La question doit être très claire. Elle ne doit pas laisser place à l’interprétation.

Quant aux réponses, elles doivent être particulièrement bien pensées pour ne pas laisser le consommateur dans une expectative qui le conduirait à répondre au hasard ou à abandonner le questionnaire.

Il doit y avoir une même distance sémantique entre les réponses.

Les risques associés aux questionnaires :

Nous avons déjà évoqué les risques liés à la constitution d’un échantillon représentatif, au choix des questions et des réponses et au biais qui peut être être introduit par celui qui administre le questionnaire lorsque c’est le cas.

Parfois s’ajoute à ces risques le souhait de maintenir les mêmes questions sur une longe période pour suivre des critères qui évoluent lentement.

Lorsqu’une entreprise veut suivre l’évolution de la satisfaction des ces clients au fur et à mesure des mois ou des années, il faut pouvoir utiliser les mêmes questions et les mêmes réponses sur une longue période. Mais pendant ce temps l’environnement et l’offre de service de l’entreprise évolue. Il faut savoir faire évoluer le questionnaire sans déstabiliser cet outil de mesure.

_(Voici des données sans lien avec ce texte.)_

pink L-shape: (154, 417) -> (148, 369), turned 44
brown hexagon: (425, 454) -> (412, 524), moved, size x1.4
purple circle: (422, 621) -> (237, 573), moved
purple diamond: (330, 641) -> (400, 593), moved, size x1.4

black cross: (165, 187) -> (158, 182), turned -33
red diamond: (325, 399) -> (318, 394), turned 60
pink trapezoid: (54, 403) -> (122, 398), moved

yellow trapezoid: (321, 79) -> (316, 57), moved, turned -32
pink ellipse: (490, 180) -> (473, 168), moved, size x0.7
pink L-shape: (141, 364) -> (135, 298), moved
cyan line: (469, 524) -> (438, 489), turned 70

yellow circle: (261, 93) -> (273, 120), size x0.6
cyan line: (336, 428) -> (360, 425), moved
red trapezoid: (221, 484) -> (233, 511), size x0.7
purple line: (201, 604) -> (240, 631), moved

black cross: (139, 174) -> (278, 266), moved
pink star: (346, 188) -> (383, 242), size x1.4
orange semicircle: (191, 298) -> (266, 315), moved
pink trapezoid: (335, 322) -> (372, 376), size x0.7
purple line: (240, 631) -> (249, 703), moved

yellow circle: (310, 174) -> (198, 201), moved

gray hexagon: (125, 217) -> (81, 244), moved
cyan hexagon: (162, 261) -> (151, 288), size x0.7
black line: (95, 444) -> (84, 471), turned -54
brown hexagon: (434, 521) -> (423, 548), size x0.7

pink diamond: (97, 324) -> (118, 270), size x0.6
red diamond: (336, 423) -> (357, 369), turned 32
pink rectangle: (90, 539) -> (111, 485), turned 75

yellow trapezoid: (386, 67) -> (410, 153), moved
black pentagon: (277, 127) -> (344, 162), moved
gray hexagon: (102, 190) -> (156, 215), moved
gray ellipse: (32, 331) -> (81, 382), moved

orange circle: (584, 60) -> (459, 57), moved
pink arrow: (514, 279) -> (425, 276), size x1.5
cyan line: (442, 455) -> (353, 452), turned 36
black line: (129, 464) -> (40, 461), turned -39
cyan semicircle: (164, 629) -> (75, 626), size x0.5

J’y ajouterais la nécessité de ne pas décevoir le consommateur. Pour le consommateur ce questionnement est un moyen de dialoguer avec cette marque. Puisqu’il consacre du temps à cet échange, il souhaite pouvoir faire entendre son opinion.

Or le jeu des questions fermées empêchent le plus souvent le consommateur d’exprimer une opinion. Alors les consommateurs peuvent se sentir frustrés par cet exercice et développer une mauvaise image d’une marque ou d’un service dont ils sont pourtant des clients « satisfaits ».

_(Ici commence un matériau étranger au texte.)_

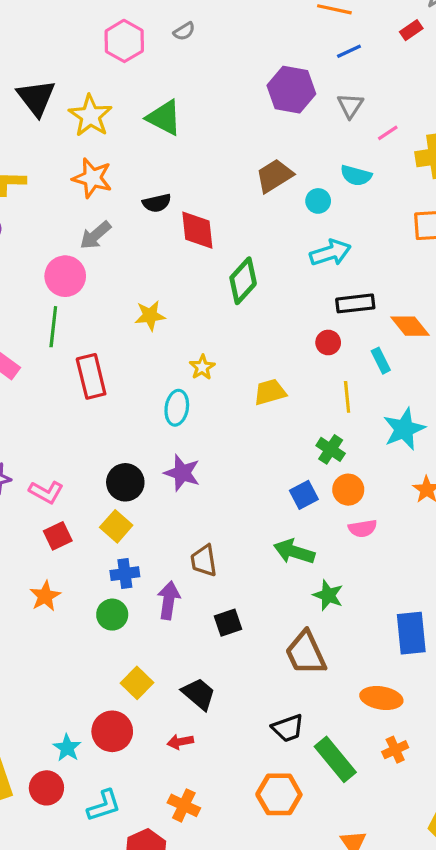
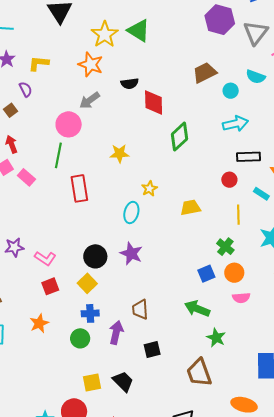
gray triangle: (350, 106) -> (256, 33), size x1.5
yellow star: (90, 116) -> (105, 34), moved
cyan rectangle: (381, 361) -> (261, 194), turned -35
yellow square: (137, 683) -> (92, 382), turned 30
black trapezoid: (199, 694) -> (123, 381), moved

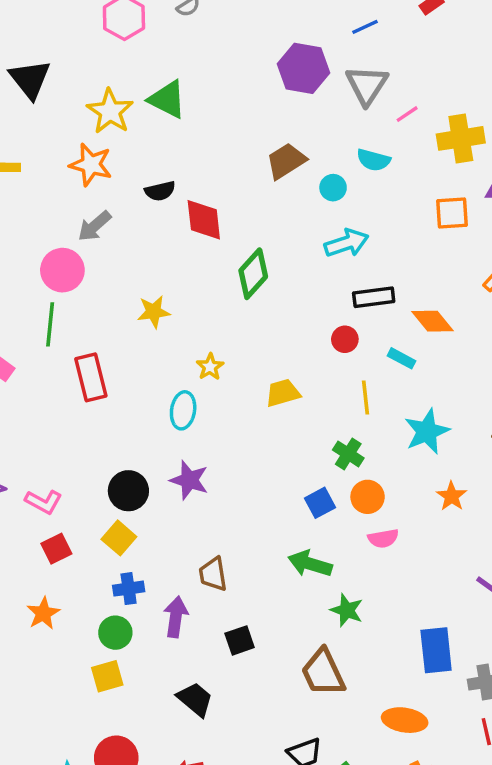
yellow square: (92, 382) -> (107, 676), moved

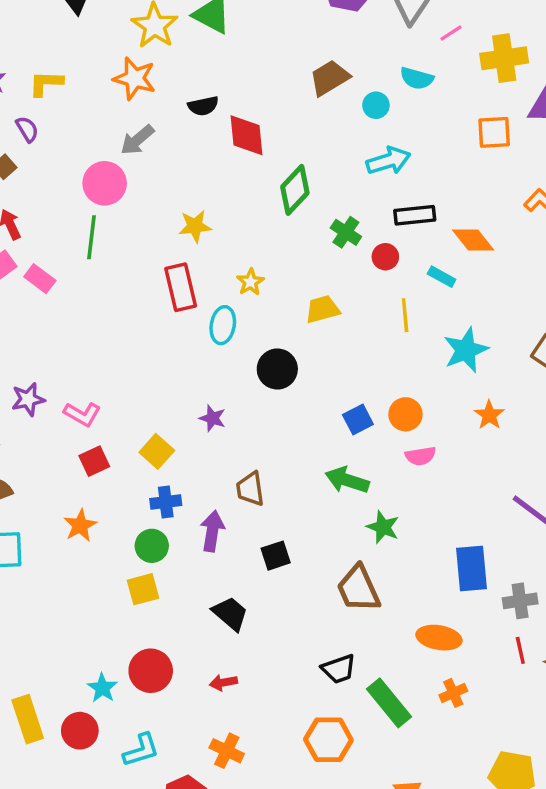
red rectangle: (91, 377) -> (181, 287), moved
green cross: (348, 454) -> (346, 232), moved
purple star: (189, 480) -> (213, 418), moved, size x0.7
black circle: (128, 491) -> (277, 369), moved

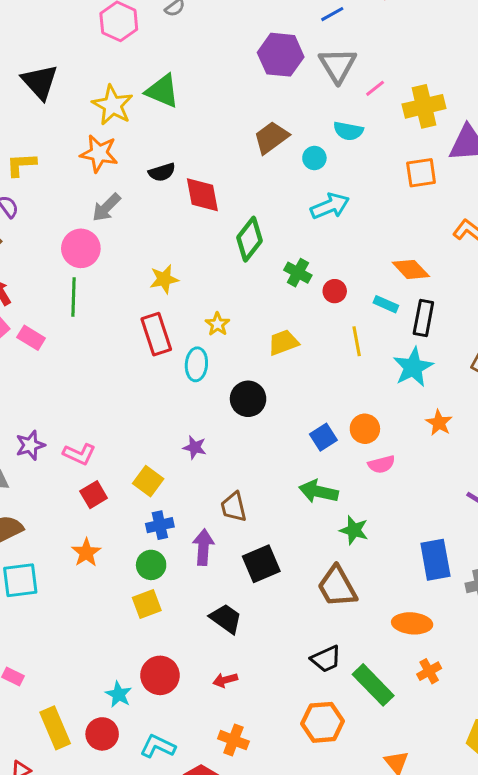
black rectangle: (415, 215) -> (423, 318), moved, turned -68
black square: (276, 556) -> (261, 564), size x1.4
cyan L-shape: (141, 750) -> (158, 746), turned -132

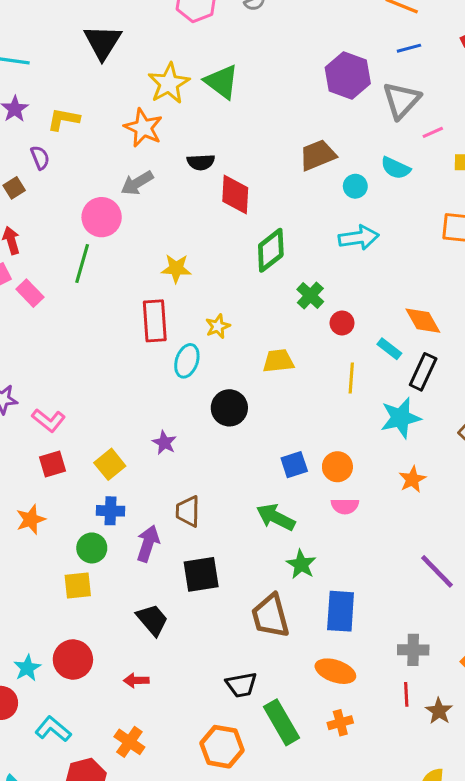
blue rectangle: (435, 560) -> (341, 611), moved

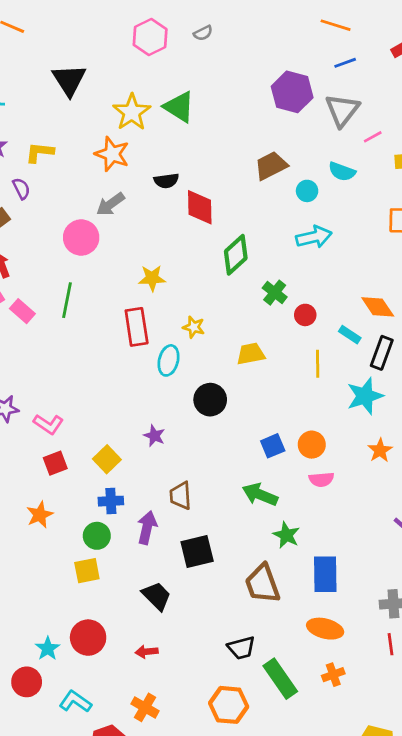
green line: (82, 264) -> (67, 300), moved
yellow star: (218, 326) -> (194, 327), turned -30

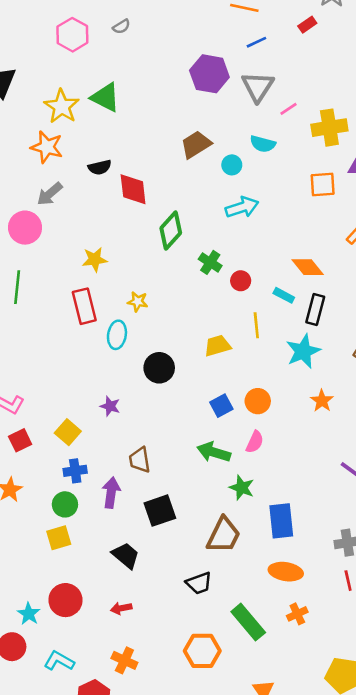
yellow trapezoid: (251, 354) -> (217, 346), moved
pink semicircle: (321, 479) -> (255, 442), moved, turned -55
brown trapezoid: (262, 584) -> (224, 535), turned -129
black trapezoid: (241, 648) -> (199, 583), moved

J’ai eu l’occasion de recueillir l’avis de consommateurs soumis à un questionnaire réalisé par la RATP pour évaluer la situation de la ligne 13 . C’était à un moment difficile pour cette ligne ( incidents techniques, retards…). Les questions étaient posées de telle manière qu’à aucun moment il n’était possible d’évoquer la dégradation du service, frustrant et énervant. Les consommateurs étaient plus en colère encore après avoir répondu à ce questionnaire.

De même un questionnaire administré par Toyota après un passage en atelier. Un client dont la voiture lui ‘avait été restituée parfaitement nettoyée mais avec une ampoule de phares « grillées », alors qu’il partait le soir même pour un long itinéraire.

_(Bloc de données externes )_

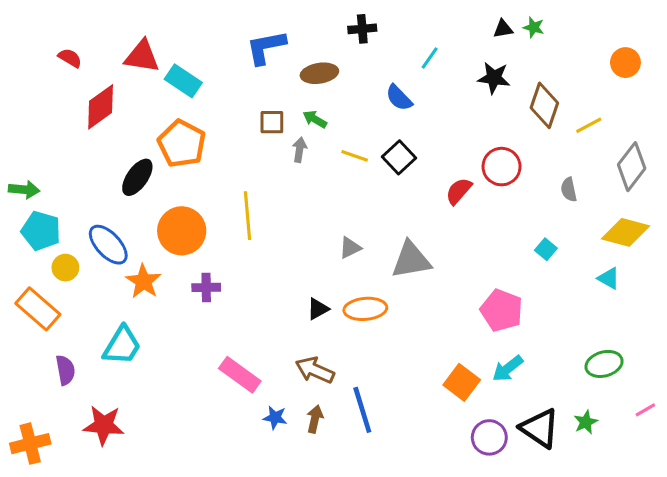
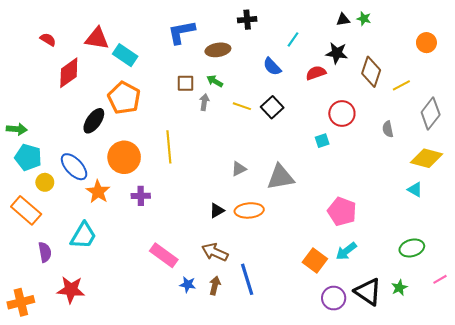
red semicircle: (459, 191) -> (316, 73), moved, turned 30
cyan square: (546, 249) -> (322, 141), moved, turned 32

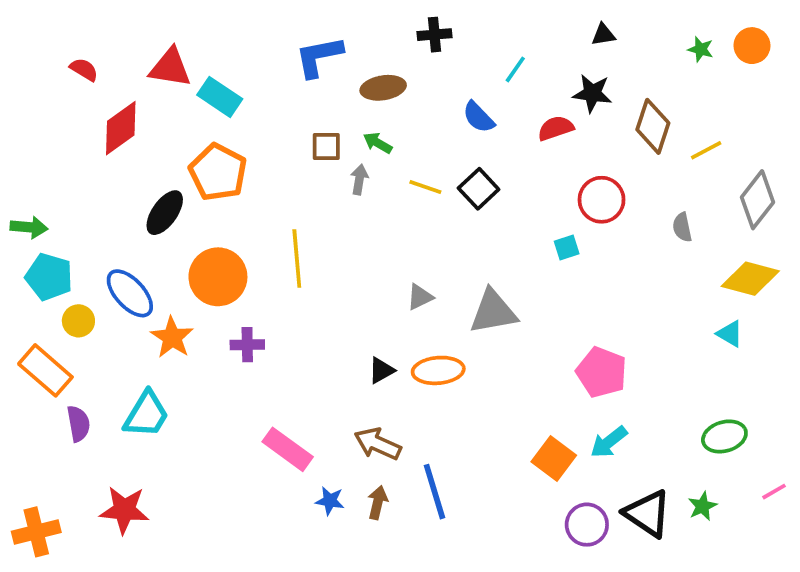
green star: (364, 19) -> (701, 49), moved
orange circle: (426, 43) -> (752, 46), moved
purple semicircle: (45, 252) -> (78, 424), moved

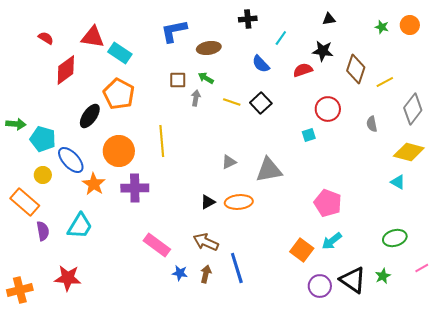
black cross: (435, 35) -> (248, 19), moved
cyan pentagon: (49, 277) -> (43, 139), moved
purple cross: (247, 345) -> (135, 188), size x1.5

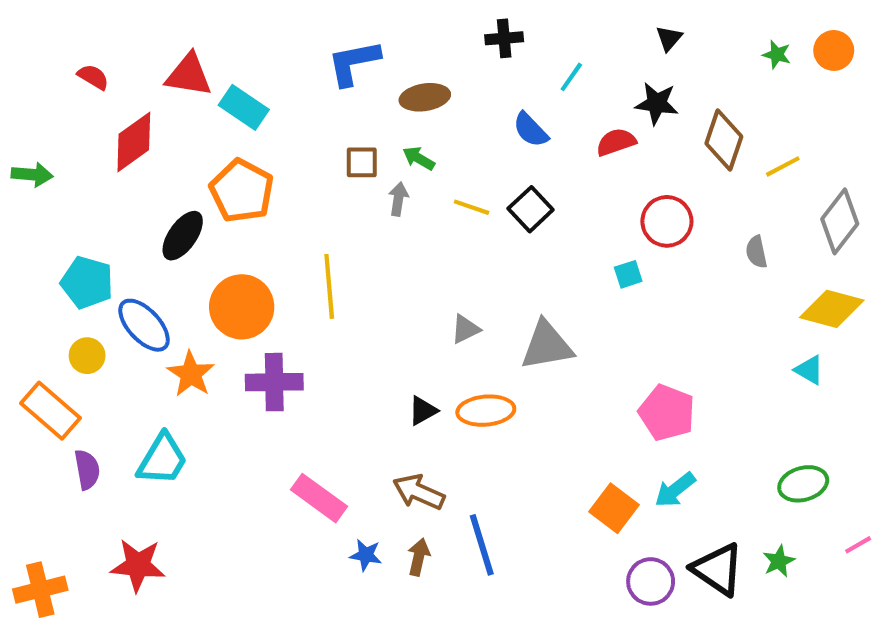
black triangle: (329, 19) -> (669, 38), turned -40
green arrow: (16, 124) -> (32, 175), moved

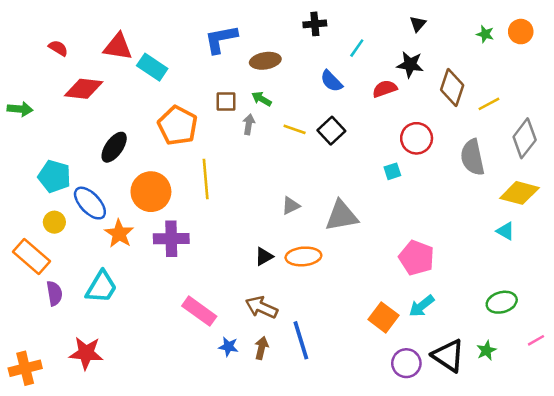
red diamond: (134, 142) -> (84, 89), turned 42
orange pentagon: (242, 191) -> (178, 126), moved
gray semicircle: (756, 252) -> (472, 157), size x1.8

Les questions portaient sur l’accueil, la bonne réalisation de la réparation demandée (ce qui était le cas), sur la propreté du véhicule à sa restitution. A toutes ces questions les réponses étaient évidemment positives.

Le bilan de suivi de la qualité avait de quoi rassurer Toyota sur le niveau de  satisfaction de ce client. Et pourtant il était très mécontent.

Il faut donc pouvoir ouvrir un espace de dialogue avec les consommateurs qui le souhaitent, pour ne pas être contre-productif en générant de l’insatisfaction à cause même de la méthode d’enquête.

Prévoir par exemple un rappel du consommateur qui souhaite s’exprimer davantage.

Au final, dans quels cas les questionnaires doivent-ils être utilisés.

Lorsqu’il s’agit d’un questionnaire administré en face à face par un intervenant qui est formé à la technique et qui peut utiliser des questions ouvertes, la  méthode de recueil d’information par questionnaire permet de réaliser des études « quali » ou « quanti » d’excellente qualité mais à un coût significatif.

Lorsque le questionnaire est administré par téléphone et à plus forte raison s’il est auto-administré, les sujets traités seront plus simples, plus circonscrits et il faut s’appuyer sur des volumes important de réponse. On peut alors redresser les échantillons et corriger les anomalies liées à des questionnaires incomplets ou mal remplis.